The first row of the sample sheet file must be a header shown as above. After that, each row represents a sample. The first column (Sample name) contains the sample name. Try to use meaningful names, your future you will be grateful! The second column (Sample type) contains the type of sample. A single sample requires one fastq file and one library file. A paired sample requires two fastq files as a result from paired-end sequencing, and two library files. The third column (Vector) contains the path to a vector file in one of the following formats: .dna, .gb, .gbk., .fa, .fasta, or .txt. The 4. and 5. columns (FastQ read 1, FastQ read 2)contain paths to fastq files. The fastq files can be read compressed (.fasta.gz) or uncompressed (.fasta). For a sample of type single, use one of the columns only. The 6. and 7. columns (Lib 1, Lib 2) contain paths to library files in one of the following formats: .xlsx, .csv, .tsv, .txt. For a sample of type single, use one of the columns only. The 8. column (Expected reads) contains the expected number of reads. The last column (Emails) can optionally contain a list of email addresses to which the results are send.
The library file contains all gRNA sequences for a sample.

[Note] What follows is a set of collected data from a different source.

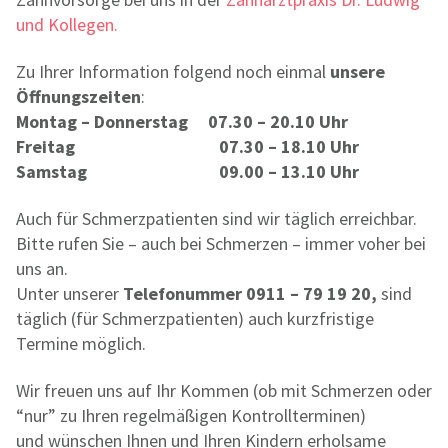
und Kollegen.
Zu Ihrer Information folgend noch einmal
unsere
Öffnungszeiten
:
Montag – Donnerstag 07.30 – 20.10 Uhr
Freitag 07.30 – 18.10 Uhr
Samstag 09.00 – 13.10 Uhr
Auch für Schmerzpatienten sind wir täglich erreichbar.
Bitte rufen Sie – auch bei Schmerzen – immer voher bei
uns an.
Unter unserer
Telefonummer 0911 – 79 19 20
,
sind
täglich (für Schmerzpatienten) auch kurzfristige
Termine möglich.
Wir freuen uns auf Ihr Kommen (ob mit Schmerzen oder
“nur” zu Ihren regelmäßigen Kontrollterminen)
und wünschen Ihnen und Ihren Kindern erholsame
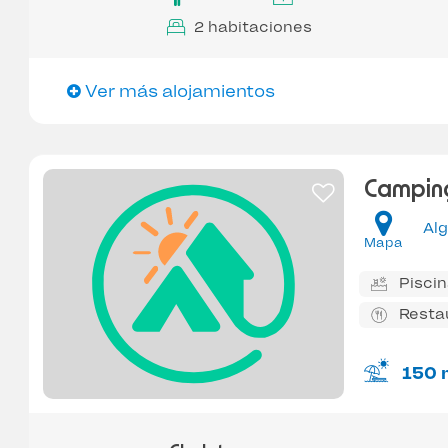
2 habitaciones
Ver más alojamientos
Camping
Al
Mapa
Pisci
Resta
150 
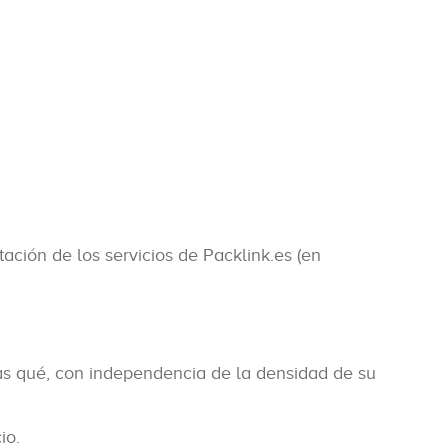
ción de los servicios de Packlink.es (en
las qué, con independencia de la densidad de su
io.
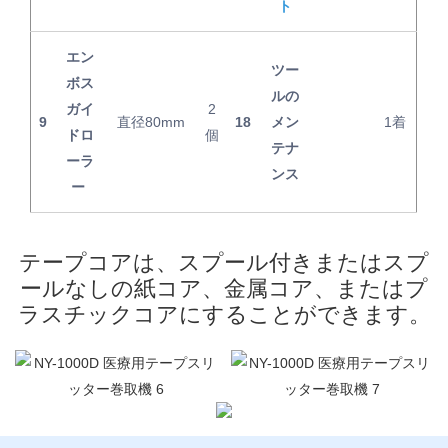
ト
エン
ツー
ボス
ルの
ガイ
2
9
直径80mm
18
メン
1着
ドロ
個
テナ
ーラ
ンス
ー
テープコアは、スプール付きまたはスプ
ールなしの紙コア、金属コア、またはプ
ラスチックコアにすることができます。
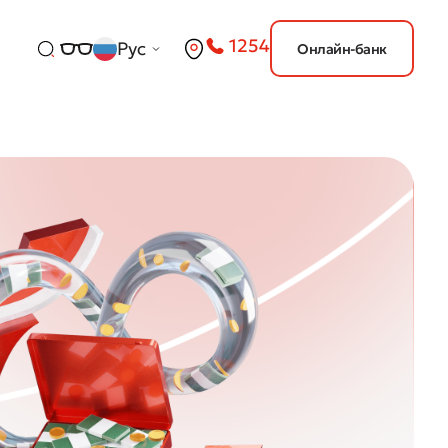
1254
Рус
Онлайн-банк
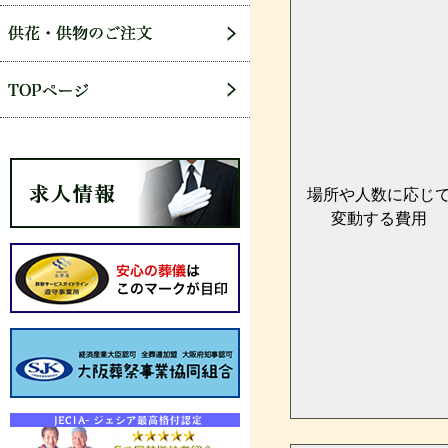
場所や人数に応じ
変動する費用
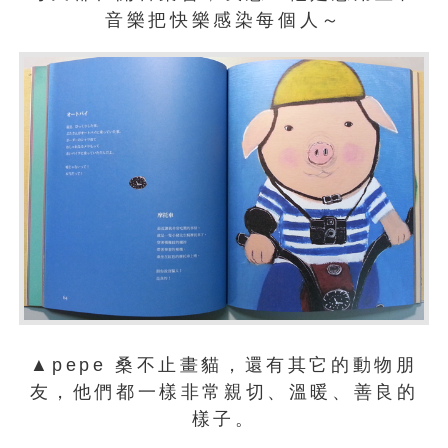
音樂把快樂感染每個人～
▲pepe 桑不止畫貓，還有其它的動物朋
友，他們都一樣非常親切、溫暖、善良的
樣子。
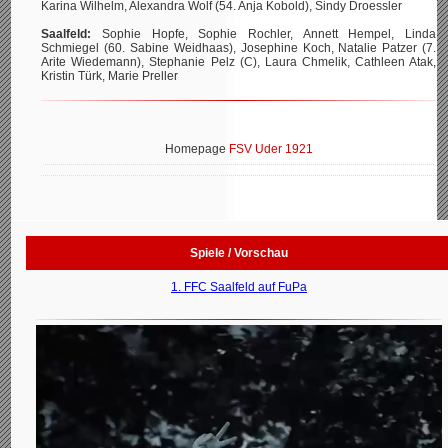
Karina Wilhelm, Alexandra Wolf (54. Anja Kobold), Sindy Droessler
Saalfeld:
Sophie Hopfe, Sophie Rochler, Annett Hempel, Linda
Schmiegel (60. Sabine Weidhaas), Josephine Koch, Natalie Patzer (7.
Arite Wiedemann), Stephanie Pelz (C), Laura Chmelik, Cathleen Atak,
Kristin Türk, Marie Preller
Homepage
FSV Uder 1921
Spiele / Vorschau
1. FFC Saalfeld auf FuPa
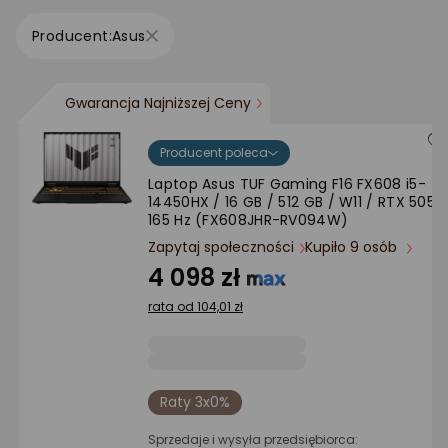
Ocena: od najlepszej
Asus
Po ilości komentarzy
Gwarancja Najniższej Ceny
Producent poleca
Laptop Asus TUF Gaming F16 FX608 i5-
14450HX / 16 GB / 512 GB / W11 / RTX 5050
165 Hz (FX608JHR-RV094W)
Zapytaj społeczności
Kupiło 9 osób
4 098 zł
rata od 104,01 zł
Raty 3x0%
Sprzedaje i wysyła przedsiębiorca:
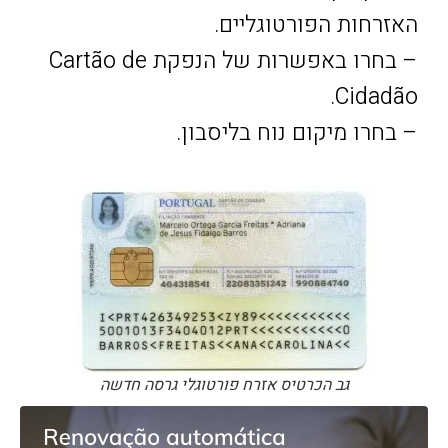
האזרחות הפורטוגליים.
– בחרו באפשרות של הנפקת Cartão de
Cidadão.
– בחרו מיקום נוח בליסבון.
גב הכרטיס אזרח פורטוגלי גרסה חדשה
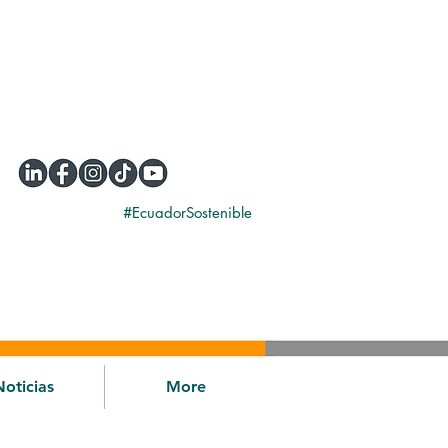
#EcuadorSostenible
Noticias
More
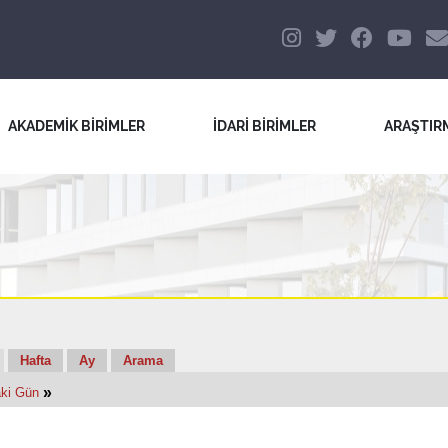
AKADEMİK BİRİMLER
İDARİ BİRİMLER
ARAŞTIR
Hafta
Ay
Arama
»
ki Gün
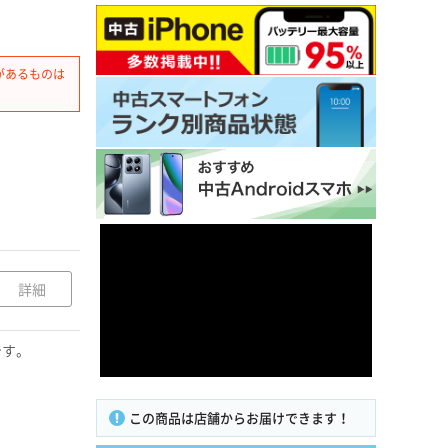
があるものは
詳細
です。
この商品は店舗からお届けできます！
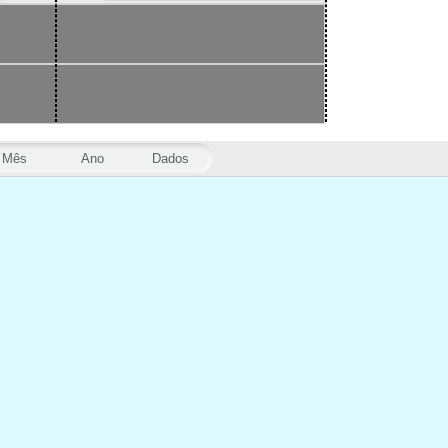
Mês
Ano
Dados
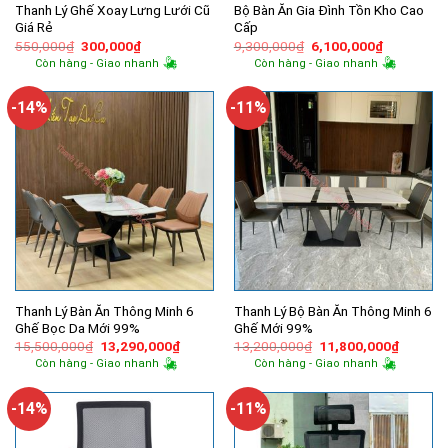
Thanh Lý Ghế Xoay Lưng Lưới Cũ
Bộ Bàn Ăn Gia Đình Tồn Kho Cao
Giá Rẻ
Cấp
Giá
Giá
Giá
Giá
550,000
₫
300,000
₫
9,300,000
₫
6,100,000
₫
gốc
hiện
gốc
hiện
Còn hàng - Giao nhanh
Còn hàng - Giao nhanh
là:
tại
là:
tại
550,000₫.
là:
9,300,000₫.
là:
300,000₫.
6,100,000
-14%
-11%
Thanh Lý Bàn Ăn Thông Minh 6
Thanh Lý Bộ Bàn Ăn Thông Minh 6
Ghế Bọc Da Mới 99%
Ghế Mới 99%
Giá
Giá
Giá
Giá
15,500,000
₫
13,290,000
₫
13,200,000
₫
11,800,000
₫
gốc
hiện
gốc
hiện
Còn hàng - Giao nhanh
Còn hàng - Giao nhanh
là:
tại
là:
tại
15,500,000₫.
là:
13,200,000₫.
là:
13,290,000₫.
11,800,
-14%
-11%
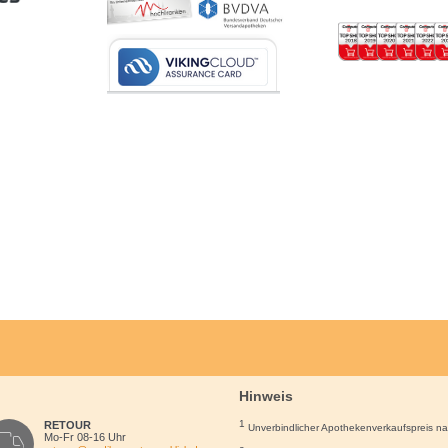
Hinweis
1
RETOUR
Unverbindlicher Apothekenverkaufspreis n
Mo-Fr 08-16 Uhr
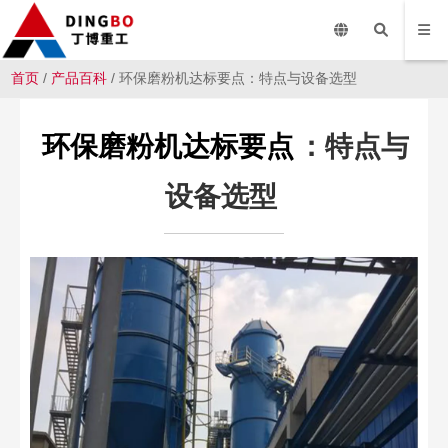
首页
/
产品百科
/ 环保磨粉机达标要点：特点与设备选型
环保磨粉机达标要点
：特点与
设备选型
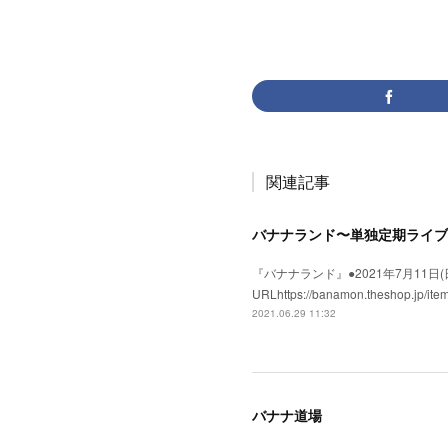
関連記事
バナナランド〜単独定期ライブ
『バナナランド』●2021年7月11日(日)●
URLhttps://banamon.the
2021.06.29 11:32
バナナ道場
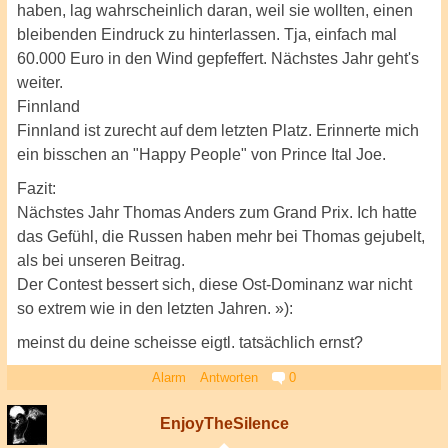
haben, lag wahrscheinlich daran, weil sie wollten, einen
bleibenden Eindruck zu hinterlassen. Tja, einfach mal
60.000 Euro in den Wind gepfeffert. Nächstes Jahr geht's
weiter.
Finnland
Finnland ist zurecht auf dem letzten Platz. Erinnerte mich
ein bisschen an "Happy People" von Prince Ital Joe.
Fazit:
Nächstes Jahr Thomas Anders zum Grand Prix. Ich hatte
das Gefühl, die Russen haben mehr bei Thomas gejubelt,
als bei unseren Beitrag.
Der Contest bessert sich, diese Ost-Dominanz war nicht
so extrem wie in den letzten Jahren. »):
meinst du deine scheisse eigtl. tatsächlich ernst?
Alarm
Antworten
0
EnjoyTheSilence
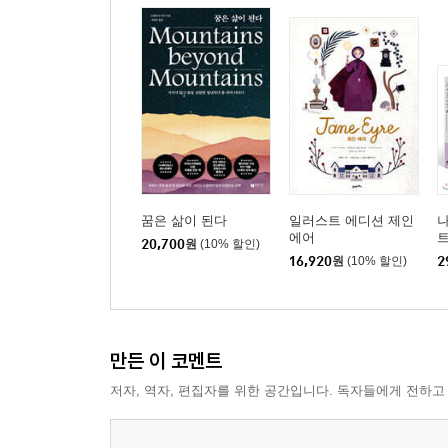
꿈은 삶이 된다
일러스트 에디션 제인
나
에어
20,700
원
(10% 할인)
16,920
원
(10% 할인)
2
만든 이 코멘트
저자, 역자, 편집자를 위한 공간입니다. 독자들에게 전하고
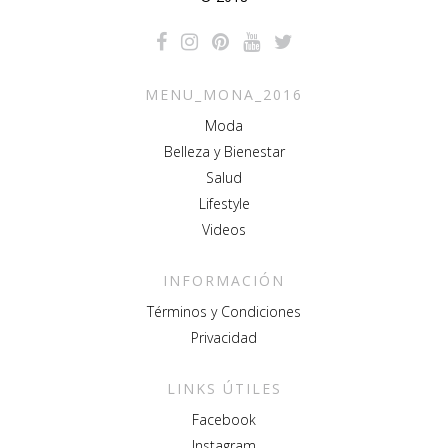
MENU_MONA_2016
Moda
Belleza y Bienestar
Salud
Lifestyle
Videos
INFORMACIÓN
Términos y Condiciones
Privacidad
LINKS ÚTILES
Facebook
Instagram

It must not contain a header. Each row represents a gRNA. The first column contains the unique gRNA name. The second column contains the gRNA sequence. All gRNA sequences must be notated in the same direction (forward or reverse). In case of duplicated names or sequences, ReCo will automatically keep only the first occurrence and log a warning.
The vector file is optional and contains template vector information in one of the following formats: .dna (Snapgene), .fasta, .fa, .gb, .gbk, or .txt. If a vector file is provided, ReCo assumes that this is a 3Cs template vector and tries to find the template restriction enzyme recognition site to quantify its abundance (see 3Cs and 3Cs-MPX for details). If a DNA sequence is provided containing the letters A, C, G, and T, ReCo will try to find template information in this sequence. If left empty, ReCo assumes that the library was generated conventionally and skips determining the template sequence from the vector file.
ReCo generates a log file in the specified output folder summarizing all runs:
/output_dir/reco_date.log
For each sample, ReCo creates a sub folder in the specified output folder and generates multiple result files:
/output_dir/sample_name/report.txt
Provides a summary of all important parameters and trimming/alignment rates.
/output_dir/sample_name/ReCo_[samplename].log
A detailed logfile containing all parameters, settings, outputs (also from cutadapt and Bowtie2). Helpful for trouble shooting in case of unexpected results.
/output_dir/sample_name/[samplename]_final_guidecounts.csv
This is the file containing the read counts for all library gRNAs or gRNA combinations of two libraries.
/output_dir/sample_name/[samplename]_failed_gRNAs.csv
This file contains all sequences that ReCo could not align to the library. Helpful for trouble shooting.
/output_dir/sample_name/[samplename]_top100_failed_sequences.csv
This file contains only the top 100 of sequences that ReCo could not align to the library. This is a small file that is useful for quick trouble shooting. If trimming or alignment rates are low, try to align these sequences to other libraries or double check the homology sequence that ReCo determined from your fastq files.
/output_dir/sample_name/[samplename]_qc_panel.pdf
and[samplename]_qc_panel_png
These two files contain a plot panel visualizing properties of the sequenced library.